The February motion also raised concern over who will end up paying for the new gas plants. Entergy says Meta has signed a 15-year supply contract for the electricity that is meant to help cover the costs of building and running the power plants but didn’t respond to requests by MIT Technology Review for further details of the deal, including what happens if Meta wants to terminate the contract early.
Meta referred MIT Technology Review’s questions about the contract to Entergy but says its policy is to cover the full cost that utilities incur to serve its data centers, including grid upgrades. It also says it is spending over $200 million to support the Richland Parish data centers with new infrastructure, including roads and water systems.
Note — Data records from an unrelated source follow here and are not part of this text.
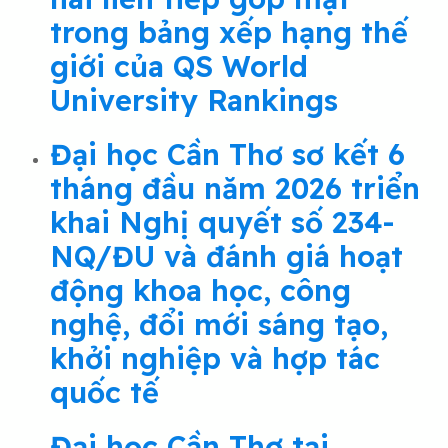
trong bảng xếp hạng thế
giới của QS World
University Rankings
Đại học Cần Thơ sơ kết 6
tháng đầu năm 2026 triển
khai Nghị quyết số 234-
NQ/ĐU và đánh giá hoạt
động khoa học, công
nghệ, đổi mới sáng tạo,
khởi nghiệp và hợp tác
quốc tế
Đại học Cần Thơ tại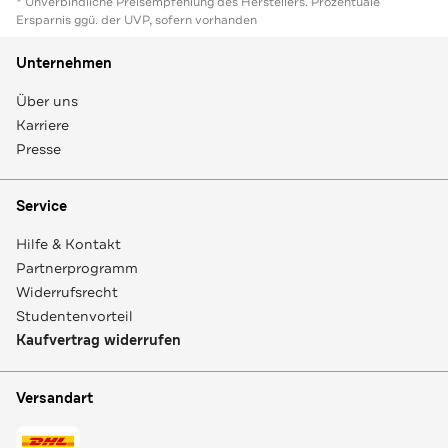
* Unverbindliche Preisempfehlung des Herstellers. Prozentuale
Ersparnis ggü. der UVP, sofern vorhanden
Unternehmen
Über uns
Karriere
Presse
Service
Hilfe & Kontakt
Partnerprogramm
Widerrufsrecht
Studentenvorteil
Kaufvertrag widerrufen
Versandart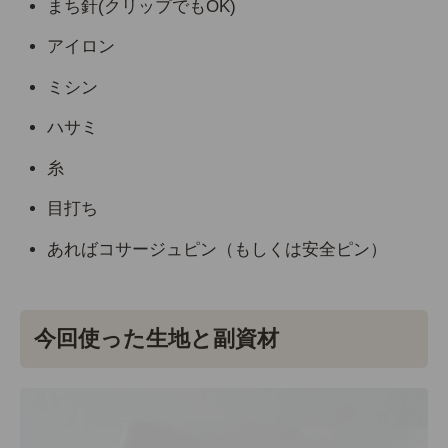
まち針(クリップでもOK)
アイロン
ミシン
ハサミ
糸
目打ち
あればコサージュピン（もしくは安全ピン）
今回使った生地と副資材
Not everyone is convinced. The Alliance for Affordable Energy, which works on behalf of Louisiana residents, says that the large investments in new gas turbines could mean future rate hikes, in a state where residents already have high electricity bills and suffer from one of country’s most unreliable grids. Of special concern is what happens after the 15 years.
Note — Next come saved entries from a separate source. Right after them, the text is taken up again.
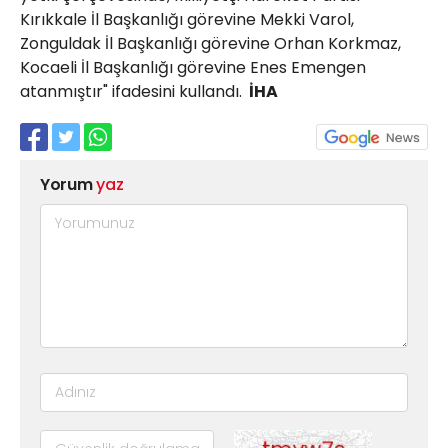
Kırıkkale İl Başkanlığı görevine Mekki Varol,
Zonguldak İl Başkanlığı görevine Orhan Korkmaz,
Kocaeli İl Başkanlığı görevine Enes Emengen
atanmıştır" ifadesini kullandı.
İHA
Yorum
yaz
“Our biggest long-term concern is that in 15 years, residential ratepayers [and] small businesses in Louisiana will be left holding the bag for three large gas generators,” says Logan Burke, the alliance’s executive director.
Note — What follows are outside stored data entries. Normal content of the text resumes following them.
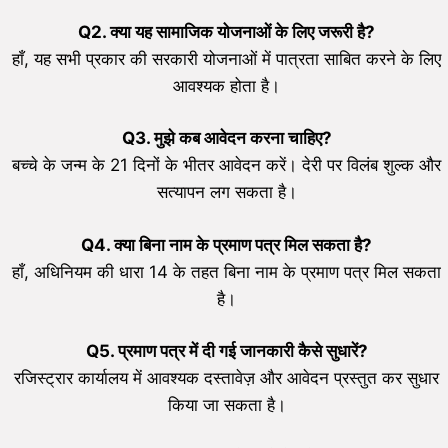
Q2.
क्या यह सामाजिक योजनाओं के लिए जरूरी है
?
हाँ, यह सभी प्रकार की सरकारी योजनाओं में पात्रता साबित करने के लिए
आवश्यक होता है।
Q3.
मुझे कब आवेदन करना चाहिए
?
बच्चे के जन्म के 21 दिनों के भीतर आवेदन करें। देरी पर विलंब शुल्क और
सत्यापन लग सकता है।
Q4.
क्या बिना नाम के प्रमाण पत्र मिल सकता है
?
हाँ, अधिनियम की धारा 14 के तहत बिना नाम के प्रमाण पत्र मिल सकता
है।
Q5.
प्रमाण पत्र में दी गई जानकारी कैसे सुधारें
?
रजिस्ट्रार कार्यालय में आवश्यक दस्तावेज़ और आवेदन प्रस्तुत कर सुधार
किया जा सकता है।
Indeed, consumers across the country have good reasons to fear that their electricity bills will go up as utilities look to meet the increased demand from AI data centers by building new generation capacity. In a paper posted in March, researchers at Harvard Law School argued that utilities “are now forcing the public to pay for infrastructure designed to supply a handful of exceedingly wealthy corporations.”
The Harvard authors write, “Utilities tell [public utility commissions] what they want to hear: that the deals for Big Tech isolate data center energy costs from other ratepayers’ bills and won’t increase consumers’ power prices.” But the complexity of the utilities’ payment data and lack of transparency in the accounting, they say, make verifying this claim “all but impossible.”
The boom in AI data centers is making Big Tech a player in our energy infrastructure and electricity future in a way unimaginable just a few years ago. At their best, AI companies could greatly facilitate the move to cleaner energy by acting as reliable and well-paying customers that provide funding that utilities can use to invest in a more robust and flexible electricity grid. This change can happen without burdening other electricity customers with additional risks and costs. But it will take AI companies committed to that vision. And it will take state regulators who ask tough questions and don’t get carried away by the potential investments being dangled by AI companies.
Huge new AI data centers like the one in Richland Parish could in fact be a huge economic boon by providing new jobs, but residents deserve transparency and input into the negotiations. This is, after all, public infrastructure. Meta may come and go, but Louisiana’s residents will have to live with—and possibly pay for—the changes in the decades to come.